▶ Required action:
For the entries below, the expected answer is the line with "360° footage", the line with "Aprenda a implementar y utilizar", and every line between them, exactly as written, and nothing more.

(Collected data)
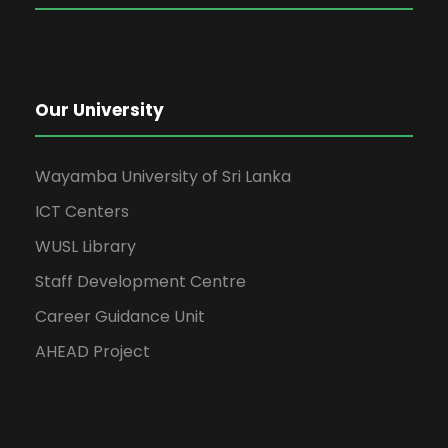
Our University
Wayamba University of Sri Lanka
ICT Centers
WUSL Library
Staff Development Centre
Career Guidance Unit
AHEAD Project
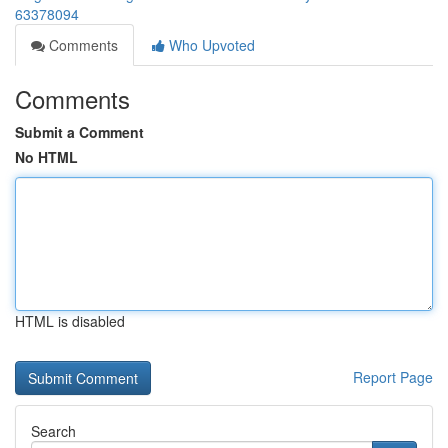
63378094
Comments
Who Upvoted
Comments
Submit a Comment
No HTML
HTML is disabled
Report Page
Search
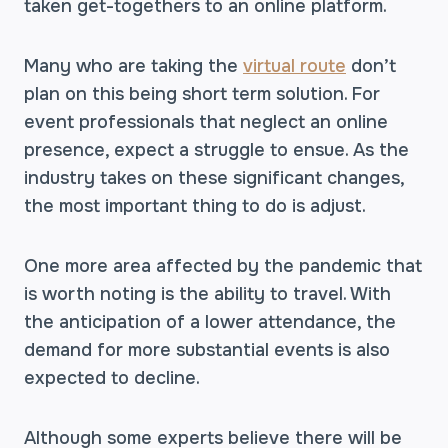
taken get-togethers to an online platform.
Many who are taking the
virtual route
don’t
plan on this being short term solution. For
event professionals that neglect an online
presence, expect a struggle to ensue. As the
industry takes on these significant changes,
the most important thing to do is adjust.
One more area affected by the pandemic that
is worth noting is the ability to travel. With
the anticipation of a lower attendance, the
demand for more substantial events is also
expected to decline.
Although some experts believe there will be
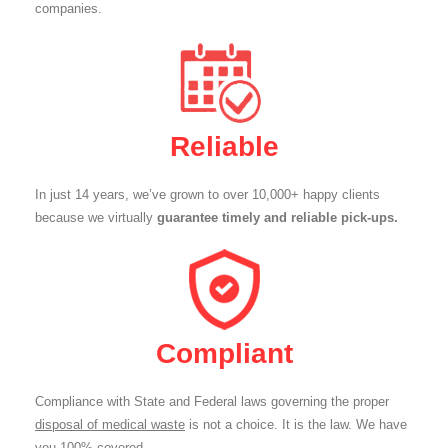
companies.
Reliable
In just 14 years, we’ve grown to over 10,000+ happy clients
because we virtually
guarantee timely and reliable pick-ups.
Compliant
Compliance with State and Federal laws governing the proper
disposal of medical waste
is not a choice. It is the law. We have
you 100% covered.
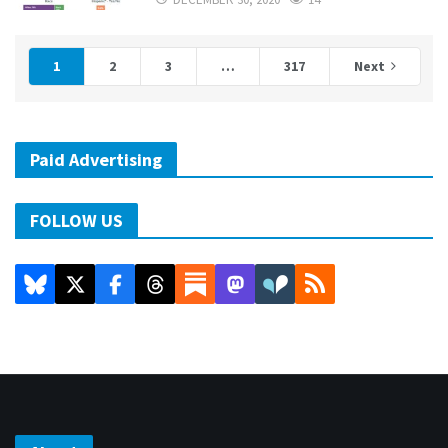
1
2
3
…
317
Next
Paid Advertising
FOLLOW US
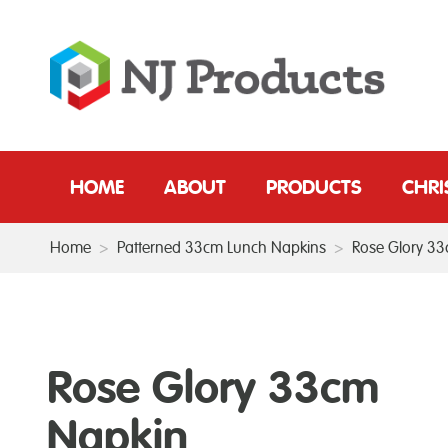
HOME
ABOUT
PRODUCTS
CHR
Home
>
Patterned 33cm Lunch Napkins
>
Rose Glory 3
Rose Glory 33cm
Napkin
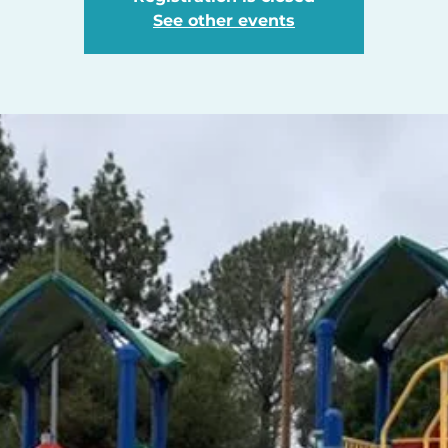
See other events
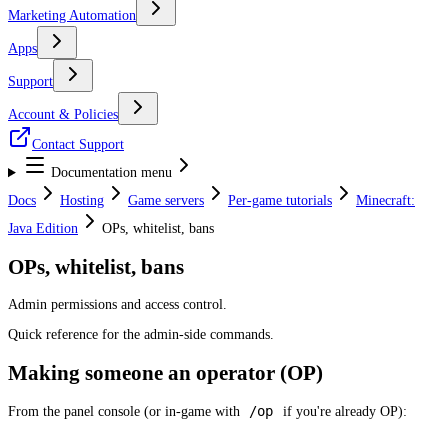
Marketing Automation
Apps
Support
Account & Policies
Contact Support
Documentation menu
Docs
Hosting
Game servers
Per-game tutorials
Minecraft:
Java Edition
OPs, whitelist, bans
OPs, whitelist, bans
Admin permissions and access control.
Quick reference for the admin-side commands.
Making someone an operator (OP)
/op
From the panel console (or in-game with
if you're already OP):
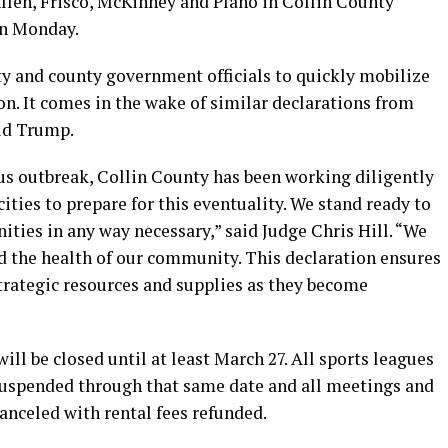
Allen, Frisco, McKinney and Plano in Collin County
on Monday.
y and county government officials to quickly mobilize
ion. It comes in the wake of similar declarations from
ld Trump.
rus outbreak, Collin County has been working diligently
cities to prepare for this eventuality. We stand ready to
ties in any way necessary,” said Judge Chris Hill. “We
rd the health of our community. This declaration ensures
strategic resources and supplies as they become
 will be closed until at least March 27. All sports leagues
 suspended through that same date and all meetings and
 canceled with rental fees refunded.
---
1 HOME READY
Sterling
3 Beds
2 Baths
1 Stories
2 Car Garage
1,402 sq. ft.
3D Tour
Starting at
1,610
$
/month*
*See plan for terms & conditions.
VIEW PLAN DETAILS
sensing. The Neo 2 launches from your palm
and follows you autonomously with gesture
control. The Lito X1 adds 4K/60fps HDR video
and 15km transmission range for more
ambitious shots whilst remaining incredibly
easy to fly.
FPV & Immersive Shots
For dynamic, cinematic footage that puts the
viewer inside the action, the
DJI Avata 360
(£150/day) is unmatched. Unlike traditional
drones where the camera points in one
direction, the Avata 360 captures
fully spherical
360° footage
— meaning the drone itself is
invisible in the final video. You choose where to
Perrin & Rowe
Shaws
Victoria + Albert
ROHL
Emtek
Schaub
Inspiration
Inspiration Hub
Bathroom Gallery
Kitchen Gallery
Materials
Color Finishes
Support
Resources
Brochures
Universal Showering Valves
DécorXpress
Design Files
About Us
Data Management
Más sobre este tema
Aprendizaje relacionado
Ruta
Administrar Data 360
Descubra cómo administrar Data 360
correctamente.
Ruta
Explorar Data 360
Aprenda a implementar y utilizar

▶ Answer to the problem:
360° footage
— meaning the drone itself is
invisible in the final video. You choose where to
Perrin & Rowe
Shaws
Victoria + Albert
ROHL
Emtek
Schaub
Inspiration
Inspiration Hub
Bathroom Gallery
Kitchen Gallery
Materials
Color Finishes
Support
Resources
Brochures
Universal Showering Valves
DécorXpress
Design Files
About Us
Data Management
Más sobre este tema
Aprendizaje relacionado
Ruta
Administrar Data 360
Descubra cómo administrar Data 360
correctamente.
Ruta
Explorar Data 360
Aprenda a implementar y utilizar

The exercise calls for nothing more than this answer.